De rechtbank ziet geen aanleiding om te twijfelen aan de verklaring van de aangeefster. Samen met het door de verbalisant geconstateerde letsel levert die verklaring ook voldoende bewijs op dat de verdachte de aangeefster met de vuist in het gezicht heeft geslagen. Deze geweldshandeling is naar uiterlijke verschijningsvorm gericht op het toebrengen van letsel. Daarmee staat het opzet van de verdachte daartoe vast. Het andersluidende verweer op dit punt wordt verworpen.
Feit 4
Ten aanzien van feit 4 heeft de verdediging zich gerefereerd aan het oordeel van de rechtbank. Op basis van de bewijsmiddelen, waaronder de verklaring van de verdachte bij de rechter-commissaris, waarin hij dit feit heeft bekend en te kennen heeft gegeven dat hij de telefoon wilde verkopen, is bewezen dat de verdachte zich schuldig heeft gemaakt aan diefstal van de mobiele telefoon van zijn moeder.
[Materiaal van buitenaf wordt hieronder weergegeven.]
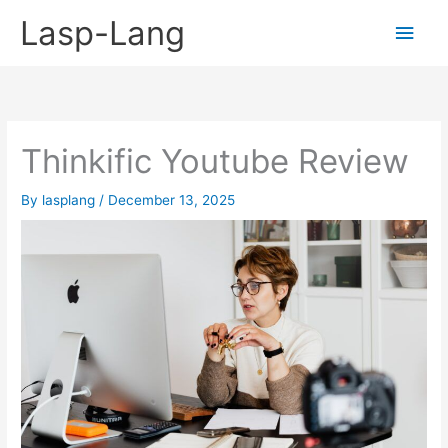
Skip
Lasp-Lang
Main
to
content
Men
Thinkific Youtube Review
By
lasplang
/
December 13, 2025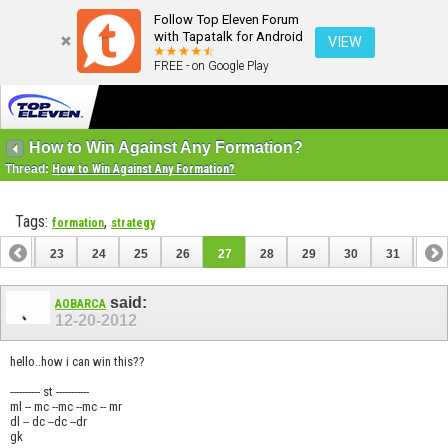
Follow Top Eleven Forum
with Tapatalk for Android
VIEW
FREE - on Google Play
How to Win Against Any Formation?
Thread:
How to Win Against Any Formation?
Tags:
,
formation
strategy
22
23
24
25
26
27
28
29
30
31
32
42
43
said:
AOBARCA
12-20-2012
hello..how i can win this??
---------- st -----------
ml -- mc --mc --mc -- mr
dl -- dc --dc --dr
gk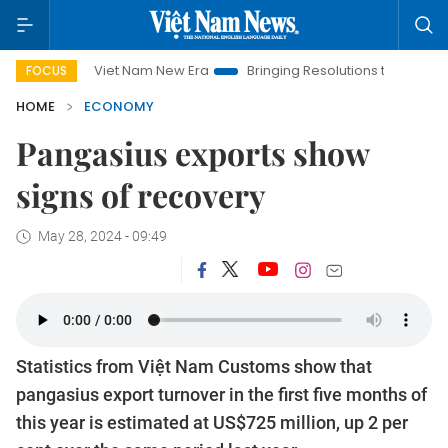
Viet Nam New Era
Bringing Resolutions to Life
Hanoi Inve
FOCUS
HOME
ECONOMY
Pangasius exports show
signs of recovery
May 28, 2024 - 09:49
Statistics from Việt Nam Customs show that
pangasius export turnover in the first five months of
this year is estimated at US$725 million, up 2 per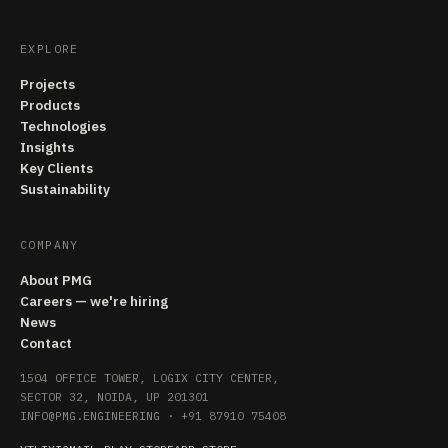
EXPLORE
Projects
Products
Technologies
Insights
Key Clients
Sustainability
COMPANY
About PMG
Careers — we're hiring
News
Contact
1504 OFFICE TOWER, LOGIX CITY CENTER,
SECTOR 32, NOIDA, UP 201301
INFO@PMG.ENGINEERING
·
+91 87910 75408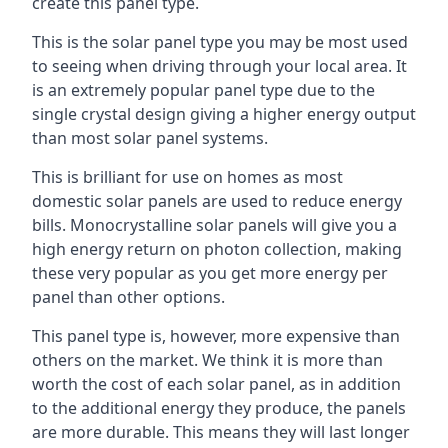
create this panel type.
This is the solar panel type you may be most used
to seeing when driving through your local area. It
is an extremely popular panel type due to the
single crystal design giving a higher energy output
than most solar panel systems.
This is brilliant for use on homes as most
domestic solar panels are used to reduce energy
bills. Monocrystalline solar panels will give you a
high energy return on photon collection, making
these very popular as you get more energy per
panel than other options.
This panel type is, however, more expensive than
others on the market. We think it is more than
worth the cost of each solar panel, as in addition
to the additional energy they produce, the panels
are more durable. This means they will last longer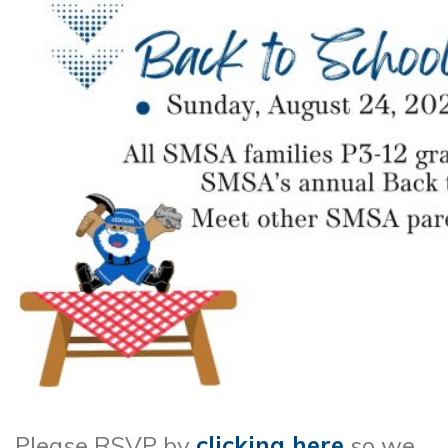
Please RSVP by
clicking here
so we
Op de terechtzitting heeft de verdachte verklaard dat hij de telefoon niet wilde verkopen, maar weer wilde teruggeven. De rechtbank acht dit, gelet op zijn eerdere verklaring bij de rechter-commissaris, niet geloofwaardig.
Feit 5
Standpunt verdediging
Ten aanzien van feit 5, twee verschillende incidenten betreffende, is vrijspraak bepleit wegens onvoldoende bewijs.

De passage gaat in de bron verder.